Because of the very strong atomic bonding within ceramics and glasses, the primary failure mode in these materials is crack propagation (growth) to relieve internal stresses that arise from external forces. A significant challenge of failure testing in ceramics is separating material properties from conditions created by design and processing of physical parts.

Given the complexity of transponder design, the researchers chose three-point bending for failure testing. Even with specially designed clamps and static loading, they noted a wide variation in flexural strength of the bioglass capsules.

With the flexural strength of the capsule, and the peak forces produced by the antelope while fighting, the researchers used finite element analysis to stress maxima within the capsules. They used three different force distribution models to represent possible force modes in the animals:

  • Three-point bending for a single point of external contact on a capsule perched on two bones,
  • Forces distributed across both sides for broad contact on a capsule laying on a flat spot, and
  • Force distributed on one side against two contact points to simulate a mixture of the other two situations.
Top: Photograph of a Bioglass 8625 transponder capsule. Bottom: Photograph after the capsule fractured during testing. Credit: Carnrike et al., International Journal of Ceramic Engineering & Science (CC BY 4.0)

Not surprising, all models show that stresses in the capsule exceeded the flexural failure strength when the maximum fighting force is applied.
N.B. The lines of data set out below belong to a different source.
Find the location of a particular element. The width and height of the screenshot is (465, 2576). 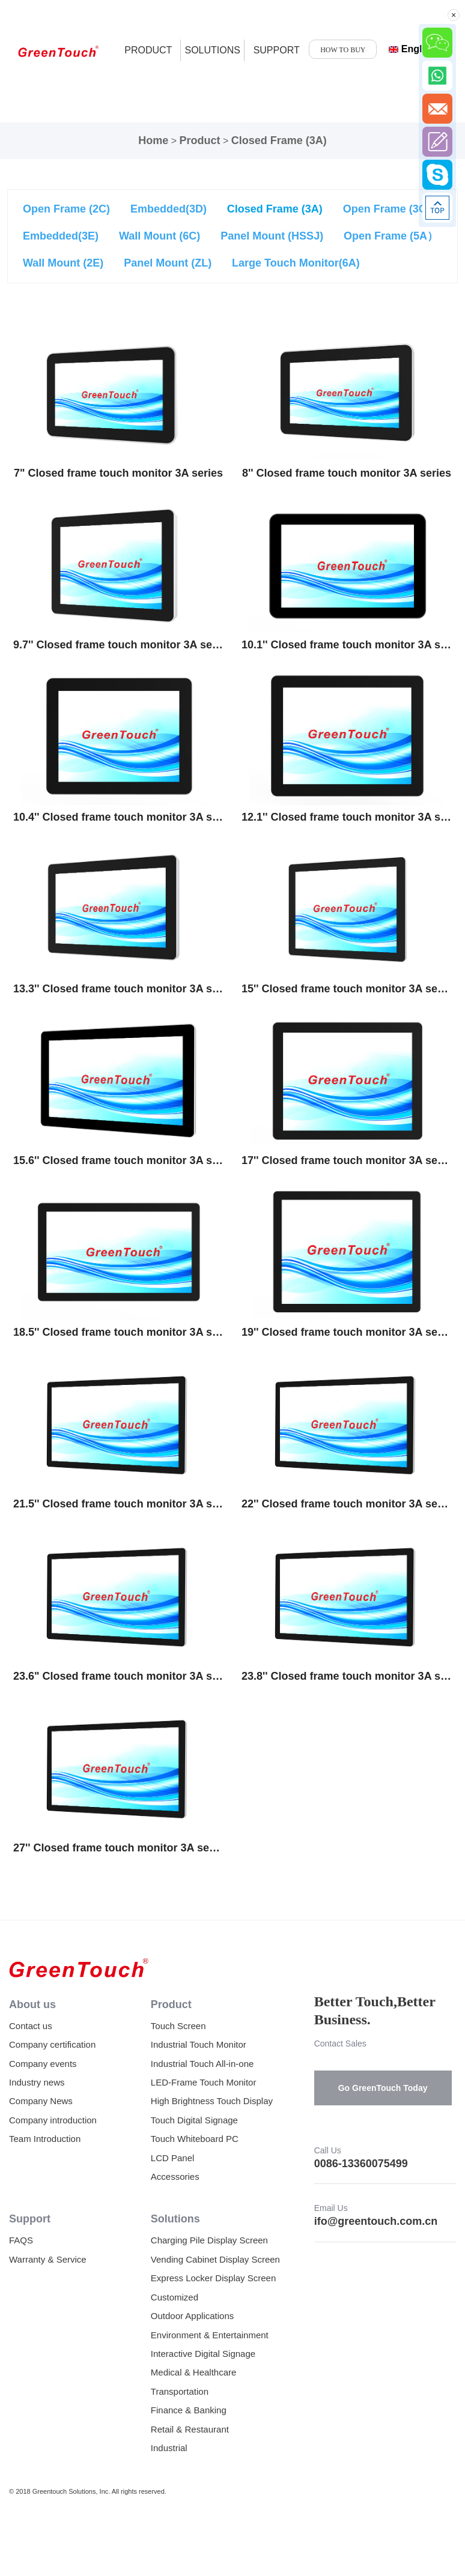

Wall Mount (2E) is located at coordinates (63, 263).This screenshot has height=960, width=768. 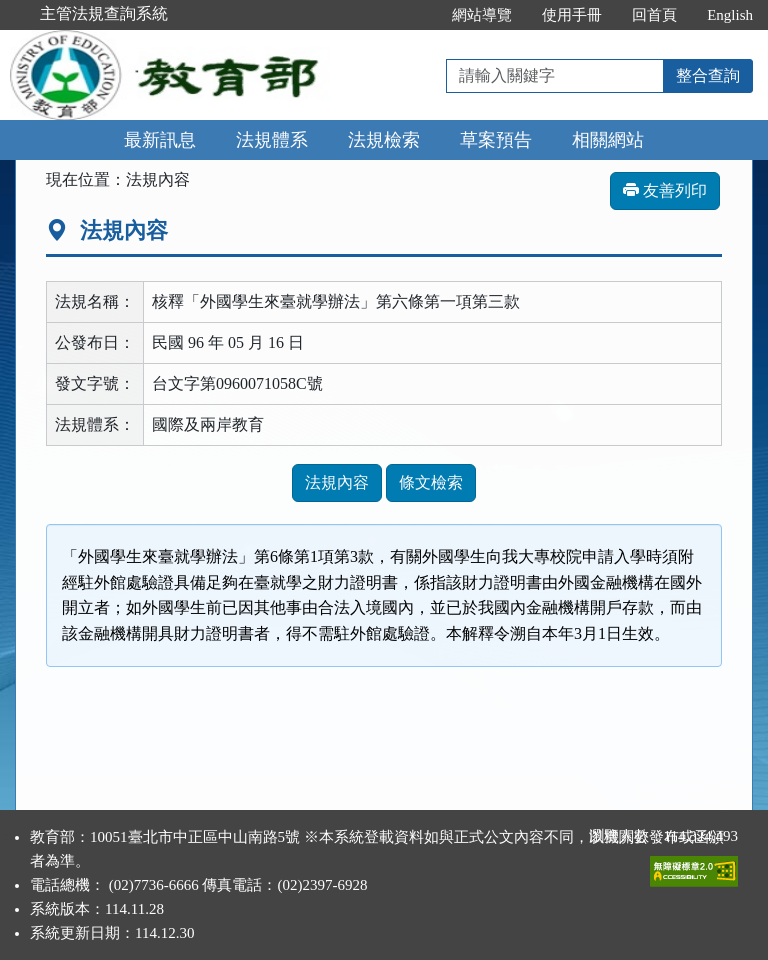 I want to click on :::, so click(x=416, y=15). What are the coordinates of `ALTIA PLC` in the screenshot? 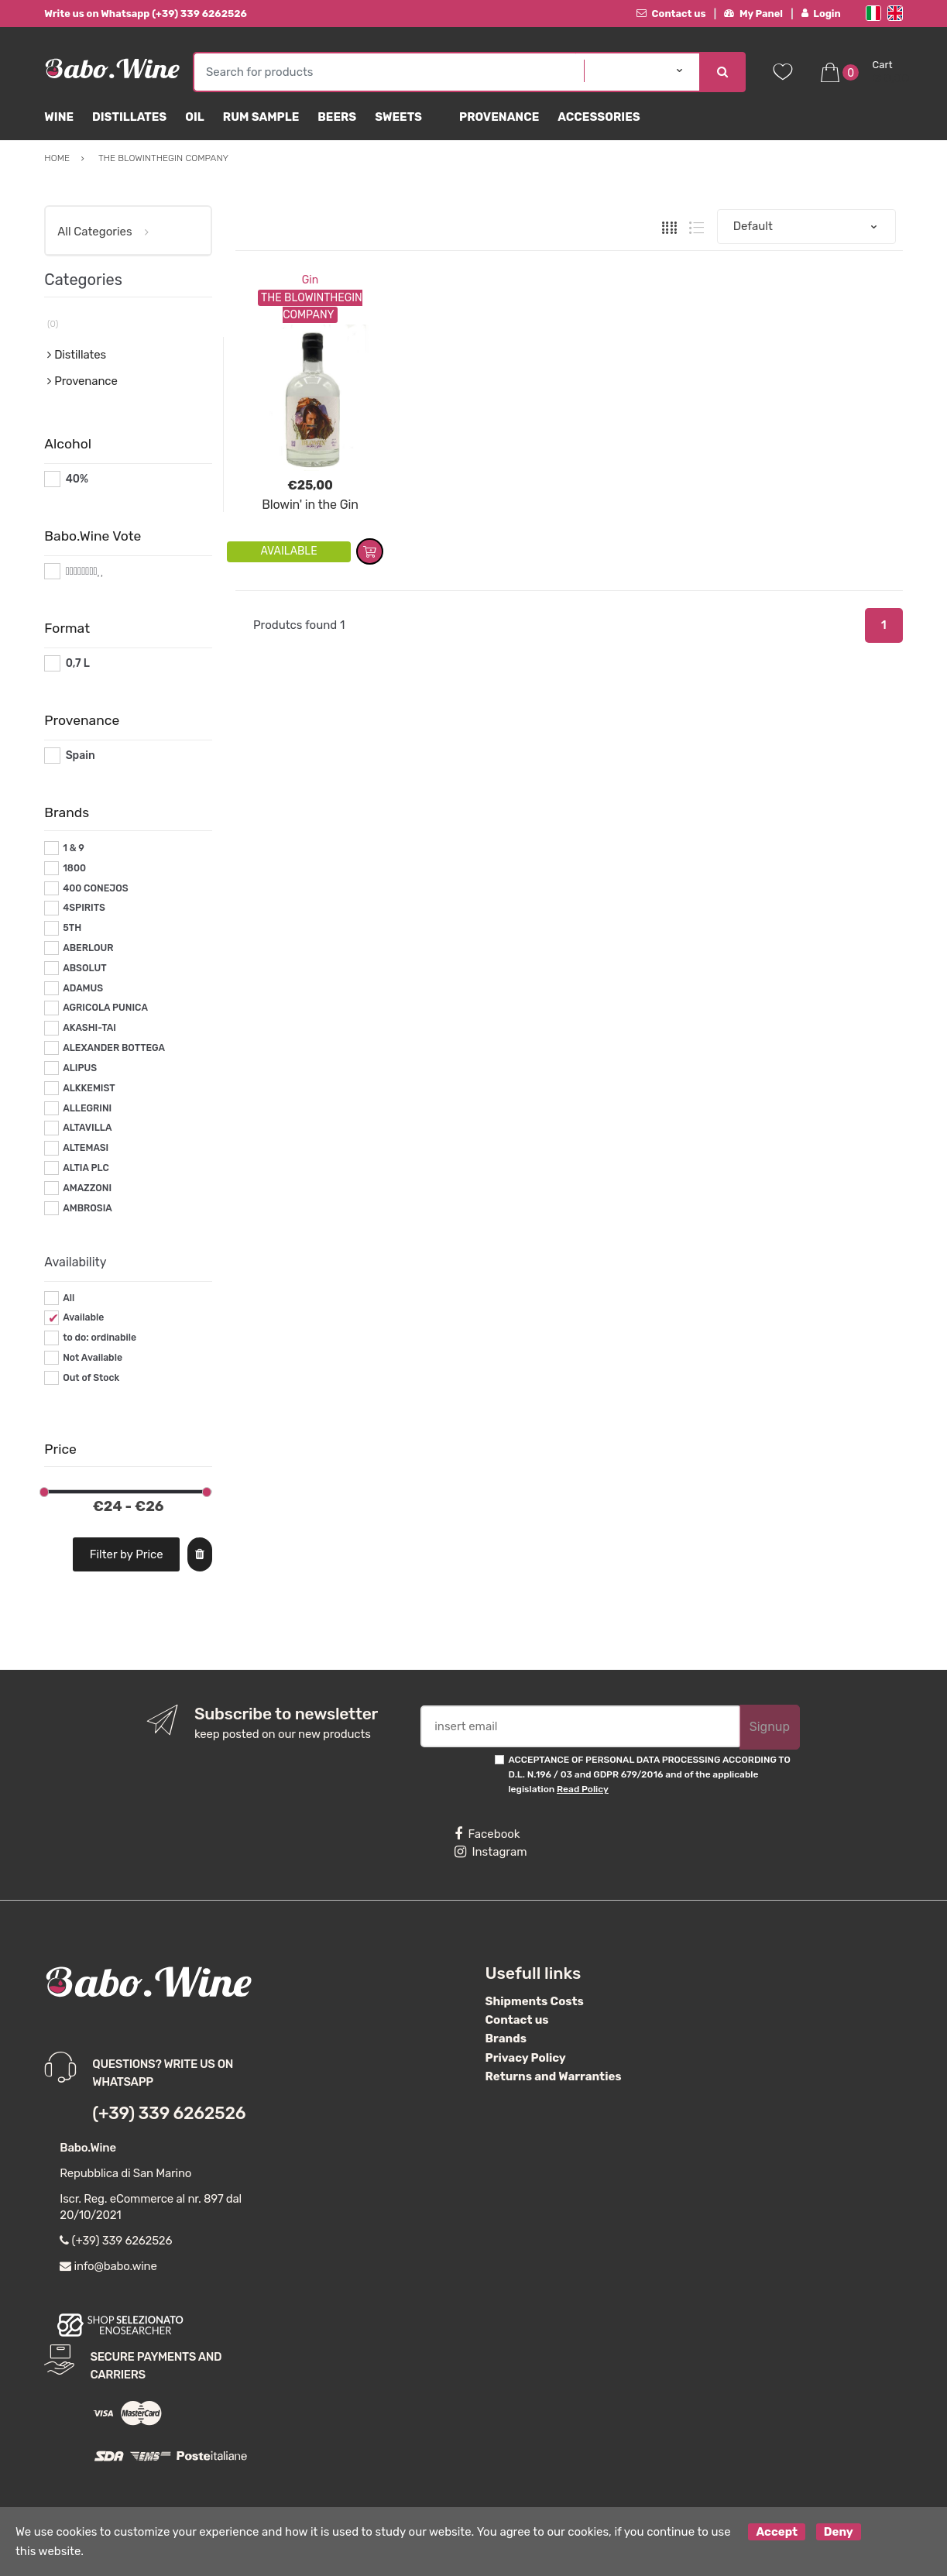 It's located at (86, 1168).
Interestingly, all three models also showed stress concentration at the ends of the capsules where the tube meets the hemispherical cap. However, the capsules broke more toward the middle of the capsule than at the ends, which is predicted by the distributed force models.

The researchers proposed and tested several new designs for the capsules to improve reliability by reducing the internal stresses. One design emerged that met the dimensional requirements for the transponder while reducing stresses to below the failure strength limits.

I chose to write about this article for several reasons. One, the header photo is fascinating and caught my interest immediately. Two, the application is real and useful. The work exemplifies a sound engineering study focused on solving a specific challenge and proposing a workable solution. Three, the methodology used can be applied to similar challenges in other fields. (Had Tesla performed similar testing and modeling, they may have avoided this embarrassing event.)

For these reasons, this article has significant value for ceramic engineers and I’m glad that ACerS now has a platform for publishing this level of research report.

You can read the full article online at https://doi.org/10.1002/ces2.10027. All articles in IJCES are open access, meaning anyone anywhere with an internet connection can download and read the article for free (no membership, subscription, or paywall payment required).

For more information about IJCES, visit “Overview” under the “About” menu on the IJCES page on ACerS Publication Central, or click this link for quick access.

The open-access paper, published in the International Journal of Ceramic Engineering & Science, is “Understanding the failure of Bioglass 8625 transponder capsules used in tracking blackbuck antelopes” (DOI: 10.1002/ces2.10027).